RECORDS Block Start

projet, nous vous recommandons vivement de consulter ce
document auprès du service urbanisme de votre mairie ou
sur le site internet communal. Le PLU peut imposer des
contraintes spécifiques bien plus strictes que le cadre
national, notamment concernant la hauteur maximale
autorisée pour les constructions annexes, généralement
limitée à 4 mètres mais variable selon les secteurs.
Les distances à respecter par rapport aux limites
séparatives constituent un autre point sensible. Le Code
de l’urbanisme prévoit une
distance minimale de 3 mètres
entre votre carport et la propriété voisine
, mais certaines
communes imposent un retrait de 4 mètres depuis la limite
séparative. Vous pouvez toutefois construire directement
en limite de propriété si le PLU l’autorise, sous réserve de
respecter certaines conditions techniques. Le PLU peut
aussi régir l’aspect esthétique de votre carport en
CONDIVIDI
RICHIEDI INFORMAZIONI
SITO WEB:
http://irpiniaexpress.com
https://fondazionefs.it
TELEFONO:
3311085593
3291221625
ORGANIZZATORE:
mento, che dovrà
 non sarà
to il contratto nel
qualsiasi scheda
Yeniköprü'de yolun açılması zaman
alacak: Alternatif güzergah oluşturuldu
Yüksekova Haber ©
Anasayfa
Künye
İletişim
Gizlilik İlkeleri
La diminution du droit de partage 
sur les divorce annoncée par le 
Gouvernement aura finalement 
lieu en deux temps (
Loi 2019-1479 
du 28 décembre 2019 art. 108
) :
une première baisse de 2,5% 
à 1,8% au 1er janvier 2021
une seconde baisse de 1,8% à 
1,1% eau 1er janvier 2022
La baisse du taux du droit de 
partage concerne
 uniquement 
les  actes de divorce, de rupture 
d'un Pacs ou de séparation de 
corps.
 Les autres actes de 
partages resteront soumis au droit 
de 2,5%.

RECORDS Block End

* _ACTIVITY_
Lines of the material in which the word "actes" occurs are to be copied out.

* _FINISHED EXERCISE_
les  actes de divorce, de rupture 
 Les autres actes de 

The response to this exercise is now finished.